Siri Hustvedt's new novel, THE BLAZING WORLD, takes its name from the most famous work by the 17th-century writer Margaret Cavendish. Cavendish once wrote, "And if she be slighted now and buried in silence, she may perhaps rise more gloriously hereafter; for her ground being sense and reason, she may meet with an age where she will be more regarded than she is in this." These lines are quoted in one of the many notebooks kept by Hustvedt's protagonist, Harriet (known as Harry) Burden. Burden is an artist who, like Cavendish herself, may feel that the world is not yet ready for what she has to give it: "I will leave my bodies behind me, too," writes Burden in her notebook. "I am making them for hereafter, not for the bruising present with its cold, dismissive eyes."
"As intellectually engaging as THE BLAZING WORLD is, it is also a fascinating example of playful and intricate narrative structure."
Harry certainly knows a bit about dismissiveness. Following only modest success of her artwork and appreciation of her art criticism early in her career, she sets out on a new project, one that she suspects (rightly so) will offer her work --- if not herself --- a new level of fame. Over the course of several years, she selects three different male artists, at various levels of their own careers, to serve as "masks" for her. She will design massive and ambitious art installations to which they will attach their name, taking all the credit and receiving all the (inevitable) accolades. At first, the experiment goes exactly how Harry had predicted: the young, unknown male artist is accepted and applauded in a way she never would have been. But when she taps a more established artist, a filmmaker named Rune, to be her final partner, their complicated relationship and Rune's own ideas about art and fame threaten to derail the entire undertaking.
Harry's experiment offers countless opportunities for considering questions of gender and fame, particularly in the art world, but also for considering issues of visibility and invisibility, of perception and understanding, of self and identity. Harriet writes in one of her notebooks, "I am myself a myth about myself. Who I am has nothing to do with it." Along the way, Hustvedt invokes everyone from Kierkegaard to Freud to Cavendish herself in this psychologically and philosophically rich novel of art and ideas.

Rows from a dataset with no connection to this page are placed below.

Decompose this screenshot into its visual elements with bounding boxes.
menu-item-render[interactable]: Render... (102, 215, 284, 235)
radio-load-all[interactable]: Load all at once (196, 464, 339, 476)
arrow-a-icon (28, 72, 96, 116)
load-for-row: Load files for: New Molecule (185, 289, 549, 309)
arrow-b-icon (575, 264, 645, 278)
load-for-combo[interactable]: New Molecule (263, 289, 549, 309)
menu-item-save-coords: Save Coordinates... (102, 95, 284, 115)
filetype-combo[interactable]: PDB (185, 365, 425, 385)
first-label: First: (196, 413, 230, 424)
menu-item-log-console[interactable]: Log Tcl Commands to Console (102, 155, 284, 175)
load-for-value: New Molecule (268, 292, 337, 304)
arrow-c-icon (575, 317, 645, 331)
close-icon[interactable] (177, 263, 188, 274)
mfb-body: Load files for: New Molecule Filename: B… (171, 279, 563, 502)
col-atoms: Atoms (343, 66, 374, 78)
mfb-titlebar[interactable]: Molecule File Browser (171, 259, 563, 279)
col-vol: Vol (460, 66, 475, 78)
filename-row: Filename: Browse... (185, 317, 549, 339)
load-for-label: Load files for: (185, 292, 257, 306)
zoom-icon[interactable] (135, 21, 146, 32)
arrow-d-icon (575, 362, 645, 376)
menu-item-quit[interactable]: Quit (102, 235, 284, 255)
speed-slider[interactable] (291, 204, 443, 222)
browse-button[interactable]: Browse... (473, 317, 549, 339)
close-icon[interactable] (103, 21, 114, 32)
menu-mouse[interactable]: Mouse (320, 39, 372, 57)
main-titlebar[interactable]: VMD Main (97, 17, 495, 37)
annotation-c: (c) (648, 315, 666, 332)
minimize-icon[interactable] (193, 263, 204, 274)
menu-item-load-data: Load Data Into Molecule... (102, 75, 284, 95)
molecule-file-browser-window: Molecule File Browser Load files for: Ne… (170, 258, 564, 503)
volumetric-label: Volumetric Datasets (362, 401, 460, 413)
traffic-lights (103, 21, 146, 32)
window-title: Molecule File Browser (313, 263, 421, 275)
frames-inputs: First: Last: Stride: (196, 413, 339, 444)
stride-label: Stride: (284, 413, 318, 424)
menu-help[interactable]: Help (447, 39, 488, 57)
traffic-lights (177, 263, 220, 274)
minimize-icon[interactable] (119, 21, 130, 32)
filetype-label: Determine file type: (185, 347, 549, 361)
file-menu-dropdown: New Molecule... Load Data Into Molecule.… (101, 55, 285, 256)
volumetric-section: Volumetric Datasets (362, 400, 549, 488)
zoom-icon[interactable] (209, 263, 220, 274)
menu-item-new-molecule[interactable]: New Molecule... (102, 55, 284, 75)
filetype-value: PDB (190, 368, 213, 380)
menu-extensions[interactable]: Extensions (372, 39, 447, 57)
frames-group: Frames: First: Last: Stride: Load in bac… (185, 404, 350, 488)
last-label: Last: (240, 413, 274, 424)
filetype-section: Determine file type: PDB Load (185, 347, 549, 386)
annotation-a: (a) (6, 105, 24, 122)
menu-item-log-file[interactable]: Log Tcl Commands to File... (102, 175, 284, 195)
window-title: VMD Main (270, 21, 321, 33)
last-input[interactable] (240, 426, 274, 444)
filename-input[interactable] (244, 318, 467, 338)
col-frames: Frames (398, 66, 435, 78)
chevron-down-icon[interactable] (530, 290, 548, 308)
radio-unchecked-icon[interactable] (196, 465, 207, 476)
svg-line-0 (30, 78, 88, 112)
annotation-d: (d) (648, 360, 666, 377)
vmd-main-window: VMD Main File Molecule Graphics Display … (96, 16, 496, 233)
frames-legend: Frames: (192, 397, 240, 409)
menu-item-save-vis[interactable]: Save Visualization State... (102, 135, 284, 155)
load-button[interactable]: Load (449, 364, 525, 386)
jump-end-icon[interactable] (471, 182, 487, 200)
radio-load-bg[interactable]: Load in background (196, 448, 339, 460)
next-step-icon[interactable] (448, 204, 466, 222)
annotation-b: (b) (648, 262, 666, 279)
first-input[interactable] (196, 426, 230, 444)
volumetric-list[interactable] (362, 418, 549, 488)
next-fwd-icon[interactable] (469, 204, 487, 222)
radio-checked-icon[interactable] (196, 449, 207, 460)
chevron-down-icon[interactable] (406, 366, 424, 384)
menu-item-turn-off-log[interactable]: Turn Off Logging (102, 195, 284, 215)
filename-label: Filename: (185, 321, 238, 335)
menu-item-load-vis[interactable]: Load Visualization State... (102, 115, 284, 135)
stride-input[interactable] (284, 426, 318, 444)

As intellectually engaging as THE BLAZING WORLD is, it is also a fascinating example of playful and intricate narrative structure. The novel is framed as an academic study of Burden's life and work, containing excerpts from some of Harry's dozens of idiosyncratically organized, often fragmentary diaries, as well as written statements from and interviews with those who loved, admired and collaborated with her. Just like the viewers of Harry's art, readers of this book are challenged to piece together their own conception of who Harry was and what she accomplished. "To be really seen, Harry had to be invisible," writes one of the three male artists whose persona Harry adopted. Discerning and defining the invisible woman at the heart of Hustvedt's narrative is a joint project between writer and reader, and an exhilarating process of which to be a part.